Activity - Return all lines in the data where the string "click" can be found.

[Items from a dataset]
☆ ☆ ☆

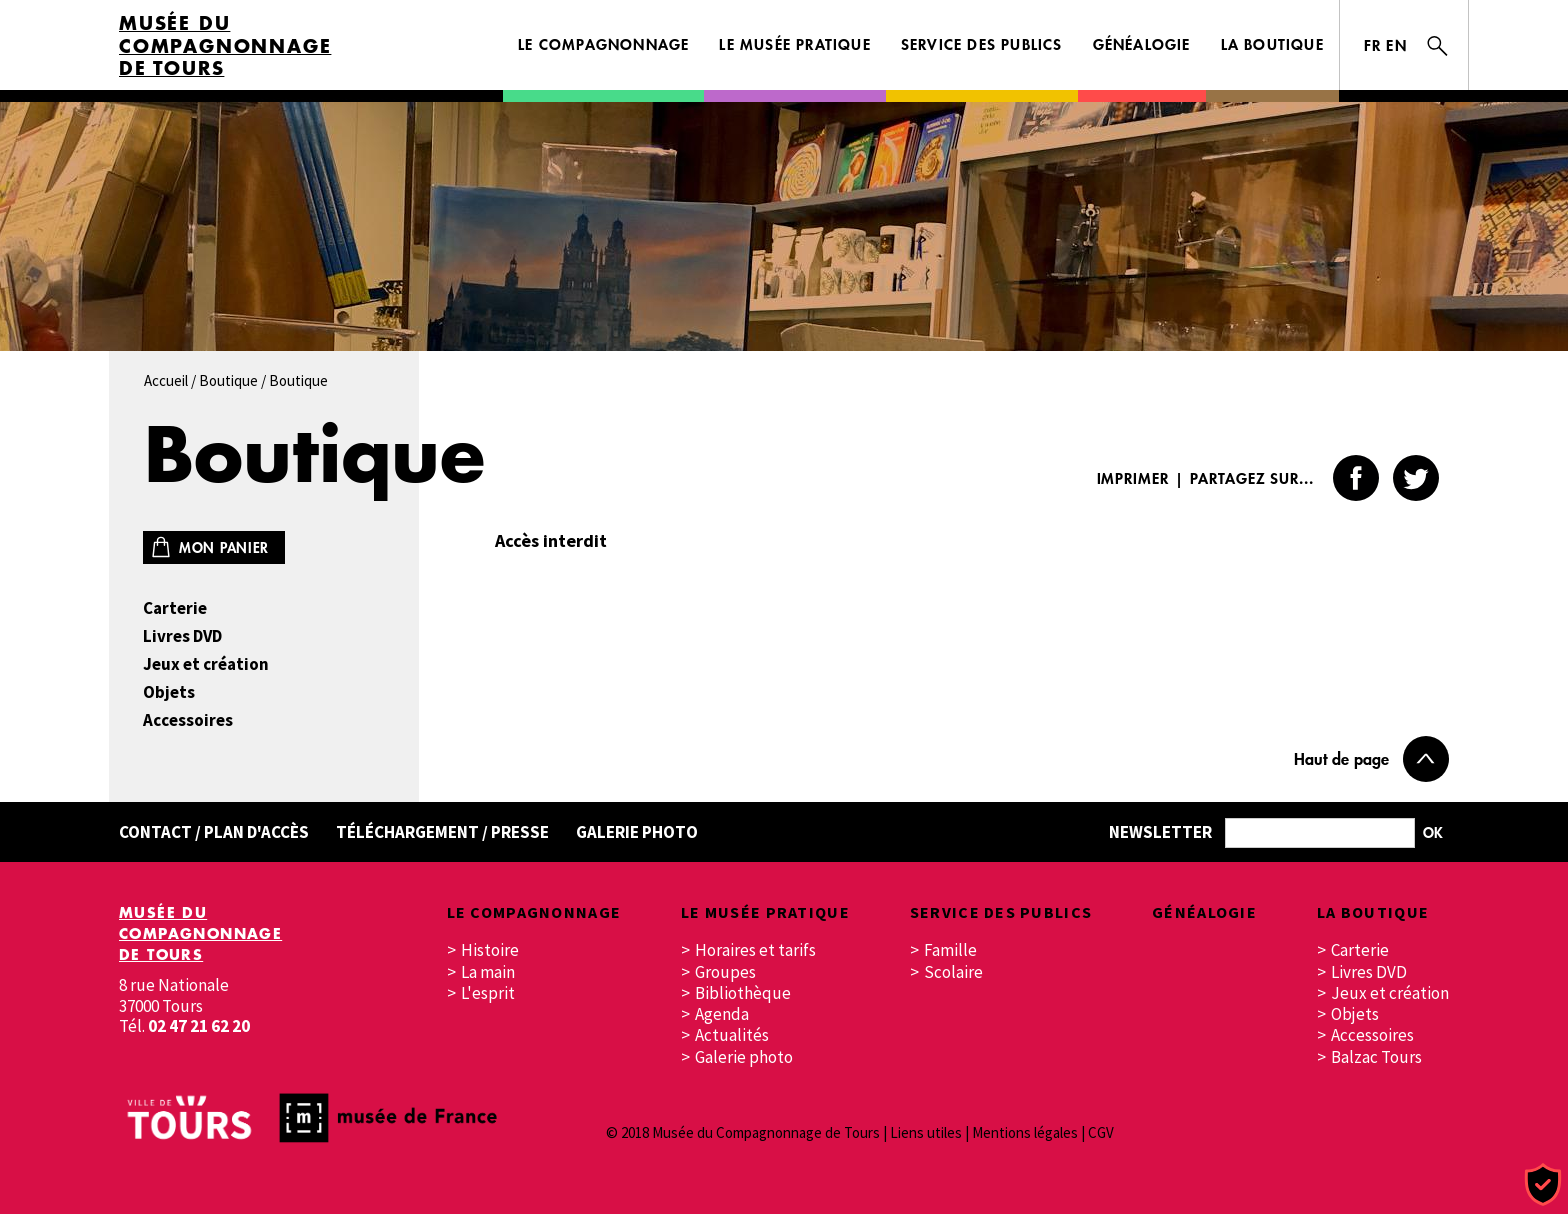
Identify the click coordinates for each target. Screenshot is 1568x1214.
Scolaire (953, 972)
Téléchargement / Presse (442, 832)
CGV (1101, 1132)
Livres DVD (182, 636)
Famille (950, 950)
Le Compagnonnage (603, 44)
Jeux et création (206, 664)
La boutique (1272, 44)
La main (488, 972)
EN (1396, 45)
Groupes (725, 972)
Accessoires (188, 720)
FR (1373, 45)
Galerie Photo (637, 832)
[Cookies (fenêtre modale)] (1543, 1185)
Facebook (1356, 478)
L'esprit (488, 993)
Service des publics (982, 44)
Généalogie (1142, 44)
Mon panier (224, 547)
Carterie (175, 608)
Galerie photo (744, 1057)
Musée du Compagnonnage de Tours (225, 46)
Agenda (722, 1014)
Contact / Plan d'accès (214, 832)
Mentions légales (1025, 1132)
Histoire (490, 950)
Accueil (166, 380)
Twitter (1416, 478)
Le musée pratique (794, 44)
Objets (169, 692)
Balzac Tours (1376, 1057)
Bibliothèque (743, 993)
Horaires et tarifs (755, 950)
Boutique (228, 380)
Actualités (732, 1035)
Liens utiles (926, 1132)
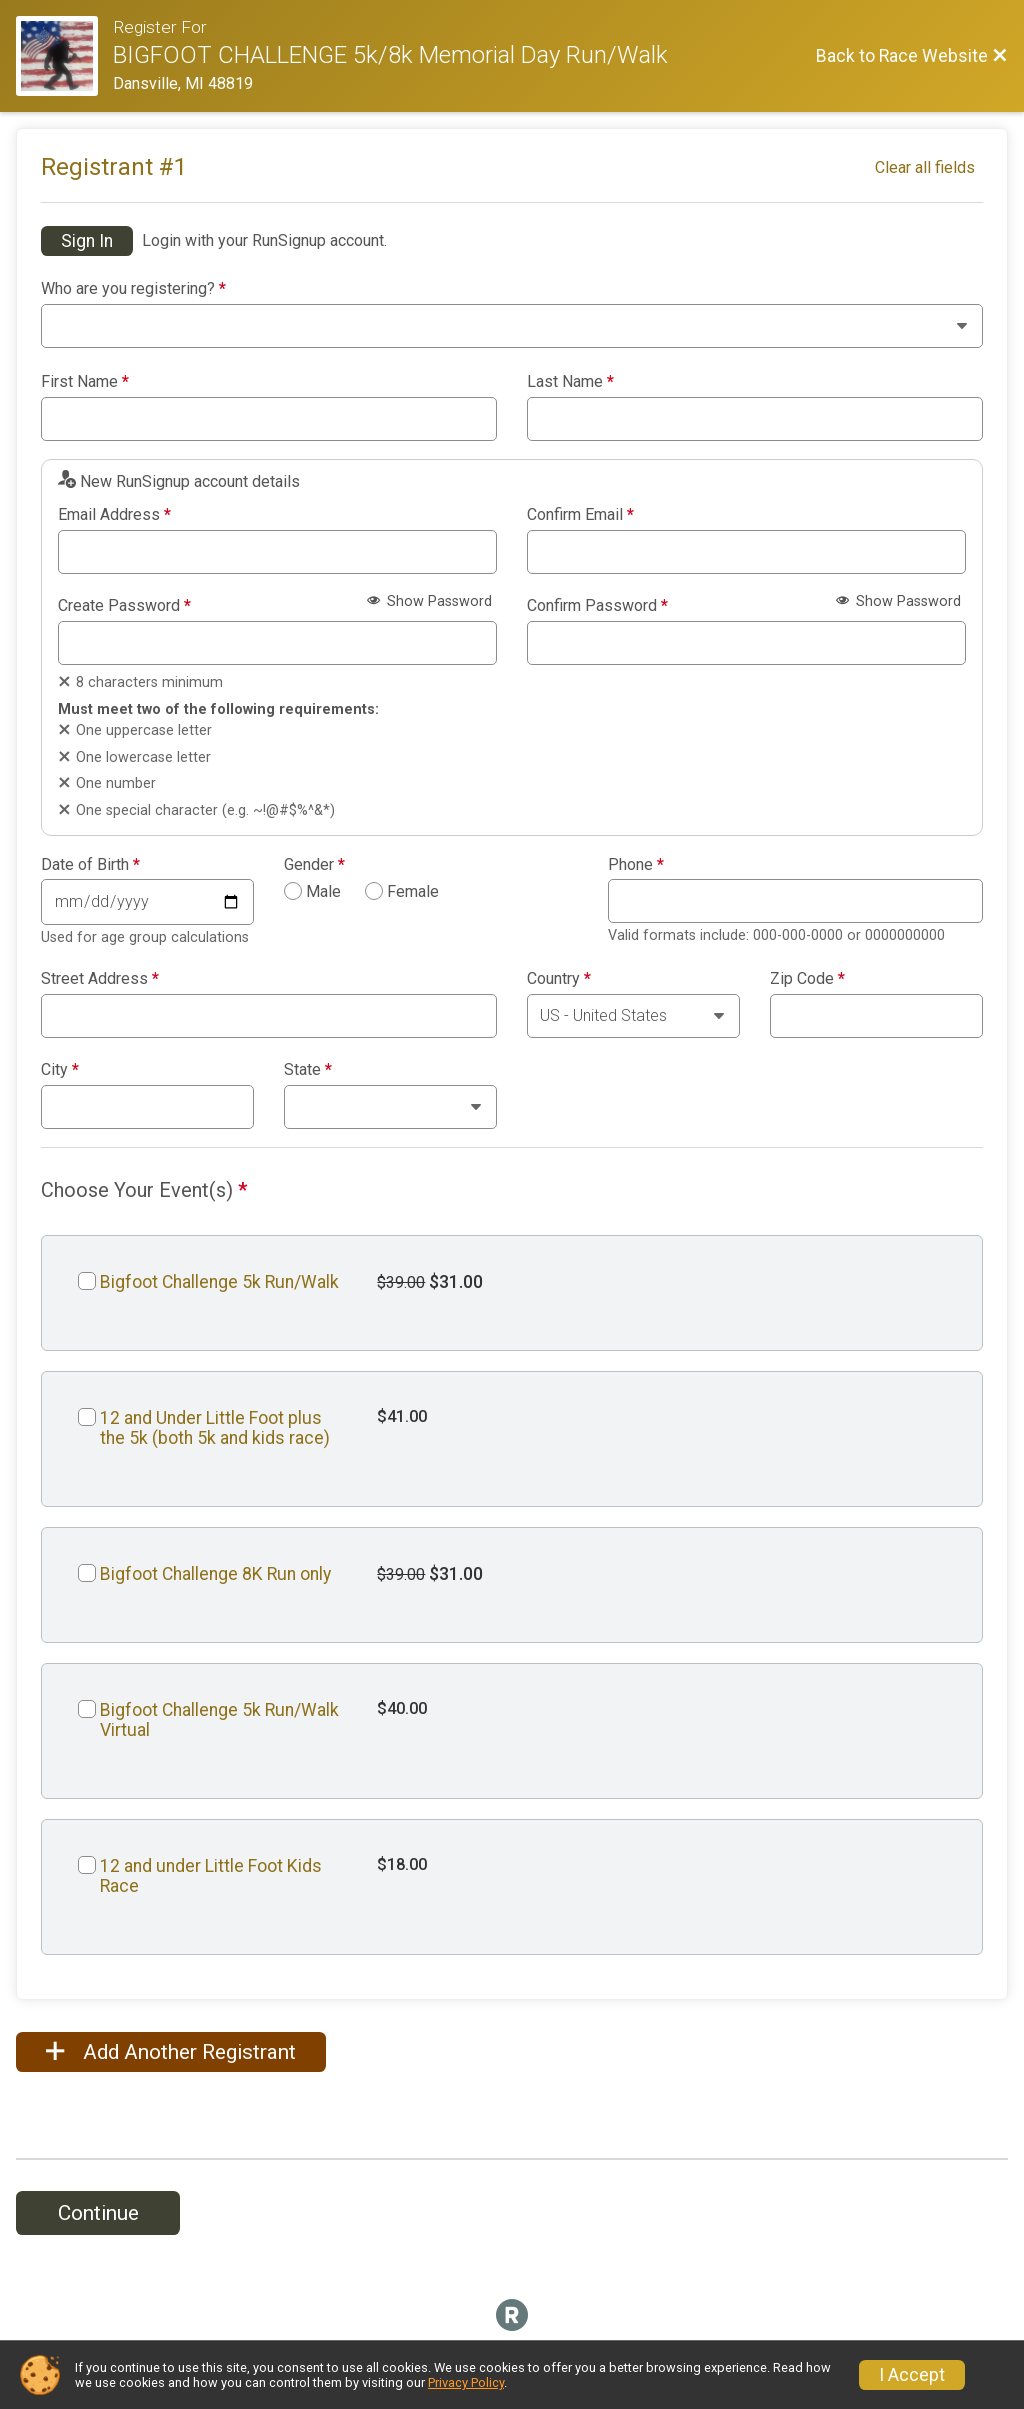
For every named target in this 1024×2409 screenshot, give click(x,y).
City (60, 1070)
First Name (85, 382)
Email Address (114, 515)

☆ ☆ ☆

Solution -
Identify the click coordinates for each target. Screenshot is 1568x1214.
For every named target in this 1024×2409 screenshot, give click(x,y).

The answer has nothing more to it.